$20 Dinner with Zach Meloy
The chef behind the PushStart Kitchen and the art of making something from nothingThursday August 2, 2012 04:00 am EDT
In one form or another (a factory for manufacturing cotton gins in 1889 or the production of ammunition during WWII) the Goat Farm has always been a place where things are made. Today, the live/work space and performance venue hosts artists of myriad persuasions, providing just enough shelter from Atlanta’s frenzied affairs to facilitate the process of making. In one of these spaces, a few nights a week, chef Zach Meloy of PushStart Kitchen makes dinner.
A native of Marietta, Meloy studied ceramics and Spanish at Samford University before attending culinary school at Johnson and Wales University in Denver. Realizing that the life of a sous chef left something to be desired, Meloy moved to Central America, eventually landing in the small Costa Rican surfing town where he met his wife, Cristina.
Living the dream in many ways, the two opened a restaurant near the beach called Media Naranja, “half an orange,” in English. “It also means ‘what makes you whole’ as in ‘your other half,’” Meloy says. “That was what our restaurant was for us — a chance to start something together, to make us whole.”
When the recession hit in 2008, Costa Rica’s tourist economy completely dried up. The couple was faced with a gut-wrenching decision: stay open for one more month and pray they’d make enough to cover their costs or cut their losses and move back to the States. They packed up their lives and headed home. “We were desperate to get back what we had lost in the closure of our place in Costa Rica and figured the only way to do that would be to start with what we had, which was nothing, and work our way in somehow,” Meloy says. The concept for PushStart Kitchen, a supper club meant to “push start” their plan to open a brick-and-mortar restaurant in Atlanta, was a natural fit.
A quick survey of some of the ingredients (black beans, pepitas, etc.) Meloy has selected for the meal he’s planned suggests that you can take the chef out of Central America, but you can’t take Central America out of the chef. “My first course was inspired by my breakfast this morning. We eat rice and beans pretty much every day for breakfast,” Meloy says. Within minutes, Meloy engages in several tasks at once, juggling each one with ease. A passing train momentarily drowns out the whir of a large blender as it transforms tender, whole black beans into a purple pulp. As Meloy gradually adds hot water to the mixture through the lid of the blender, the finished product is glistening and soup-like. Elsewhere, thick strips of double-smoked bacon roast on a rack in the oven, the precious drippings caught in a shallow roasting pan below. Eventually, pillows of the Asian rice cake are fried in the leftover bacon fat, soaking up the salt and smoke like tiny sponges.
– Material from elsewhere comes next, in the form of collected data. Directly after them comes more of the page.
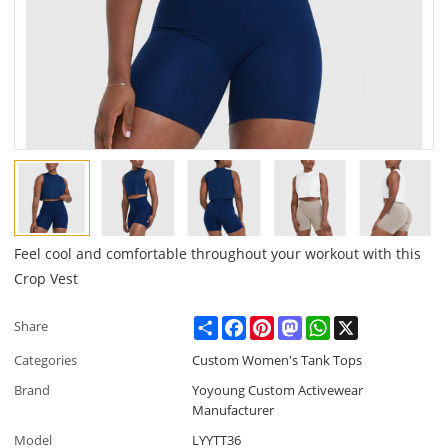
Feel cool and comfortable throughout your workout with this
Crop Vest
Share
Facebook
Pinterest
Mastodon
WhatsApp
X
Share
Categories
Custom Women's Tank Tops
Brand
Yoyoung Custom Activewear
Manufacturer
Model
LYYTT36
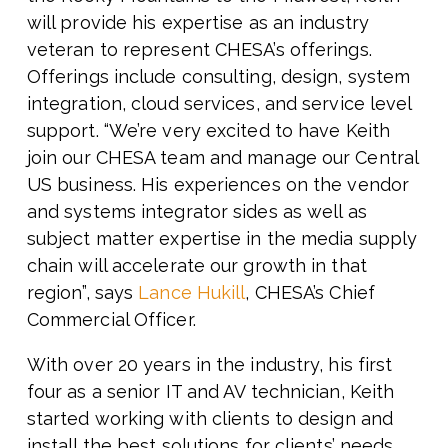
will provide his expertise as an industry
veteran to represent CHESA’s offerings.
Offerings include consulting, design, system
integration, cloud services, and service level
support.
“We’re very excited to have Keith
join our CHESA team and manage our Central
US business. His experiences on the vendor
and systems integrator sides as well as
subject matter expertise in the media supply
chain will accelerate our growth in that
region”,
says
Lance Hukill
, CHESA’s Chief
Commercial Officer.
With over 20 years in the industry, his first
four as a senior IT and AV technician, Keith
started working with clients to design and
install the best solutions for clients’ needs.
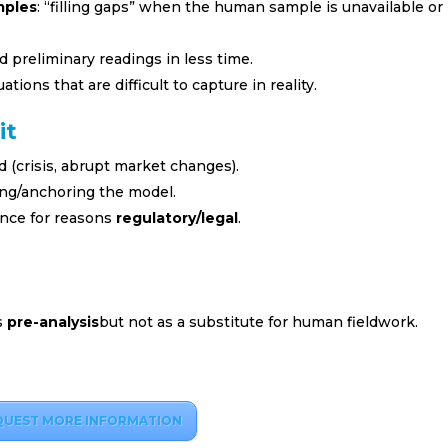
mples
: “filling gaps” when the human sample is unavailable or
d preliminary readings in less time.
ations that are difficult to capture in reality.
it
d (crisis, abrupt market changes).
ning/anchoring the model.
nce for reasons
regulatory/legal
.
s
pre-analysis
but not as a substitute for human fieldwork.
QUEST MORE INFORMATION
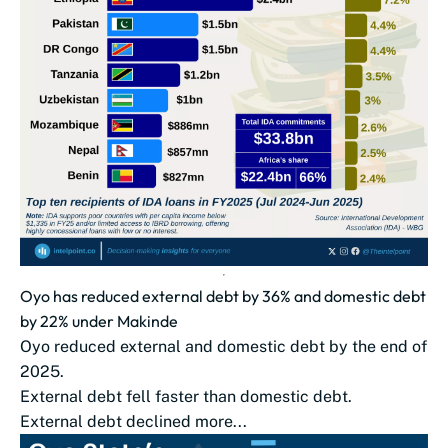
Oyo has reduced external debt by 36% and domestic debt
by 22% under Makinde
Oyo reduced external and domestic debt by the end of
2025.
External debt fell faster than domestic debt.
External debt declined more...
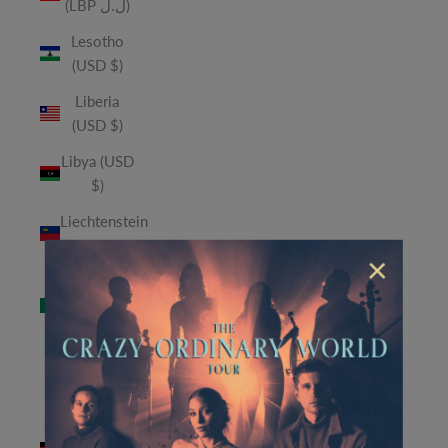
(LBP ل.ل)
Lesotho
(USD $)
Liberia
(USD $)
Libya (USD
$)
Liechtenstein
(CHF CHF)
×
Macao
SAR (MOP
P)
Madagascar
(USD $)
Malawi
A shallot split in half sears like crazy on one end in a slightly smoking cast-iron skillet. Meloy, who teaches cooking classes at the Buford Highway Farmers Market several times a month, is an excellent explainer. “While the shallot is charring on this side, all the heat will kind of travel and radiate through all these rings and it’ll steam on the inside so it will be kinda cooked and sweet and burned,” Meloy says. He scoops the shallot from the pan and carefully removes an individual petal with a paring knife and dusts it with crumbled Cotija cheese.
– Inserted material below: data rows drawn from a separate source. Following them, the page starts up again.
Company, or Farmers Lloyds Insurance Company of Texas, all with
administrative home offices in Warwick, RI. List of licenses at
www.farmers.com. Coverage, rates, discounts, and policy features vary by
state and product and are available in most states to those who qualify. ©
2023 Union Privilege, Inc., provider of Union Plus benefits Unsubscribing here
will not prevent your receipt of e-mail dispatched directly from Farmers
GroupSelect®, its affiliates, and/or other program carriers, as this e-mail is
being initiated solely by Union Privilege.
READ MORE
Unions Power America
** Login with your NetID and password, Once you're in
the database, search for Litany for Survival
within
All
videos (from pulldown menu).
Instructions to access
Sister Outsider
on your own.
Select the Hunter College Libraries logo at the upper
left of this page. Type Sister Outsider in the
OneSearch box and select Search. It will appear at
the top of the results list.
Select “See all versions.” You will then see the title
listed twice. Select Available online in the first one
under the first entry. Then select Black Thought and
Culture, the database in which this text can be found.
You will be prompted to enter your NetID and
Next, he pulls the squash and bacon from the oven and begins to plate. Meloy says that when he writes a menu, he tries to factor color into the equation as well as taste. “Everyone wants to have the best tasting food, but I want whatever it is that I’m serving, that I’ve taken all this time to make, to be visually striking,” he says. For the former art student, plating is one of his favorite things about cooking. Meloy even keeps a sketchbook for conceptualizing what a dish will look like on the plate beforehand. “I like food to be really done up, but I also like it to have a thrown together look. It’s how we define ourselves.”
He scoops out halves of squash with an offset spatula, then smooths a bright-green purée of pepitas across the plate as if he were frosting a cake. “This pumpkin seed sauce might be my all-time favorite sauce to make — and eat, of course,” Meloy says. “It’s really good by itself, but if you take it and mix it with mayonnaise and put that on a turkey sandwich or something ... .” Tender pieces of zucchini are placed lovingly on the plate, followed by the shallot petals. Finally, thick pieces of chewy, caramelized bacon find their way between the vegetables.
The next big step for Meloy is the original goal of a brick-and-mortar restaurant. “Wherever we end up, we want to make sure that it’s a community endeavor,” he says. “It’s important that we know where our tables and chairs and designs and logos and everything else involved in the process came from as much as the origin of our food. In the end, it’s all about the people we can connect with.”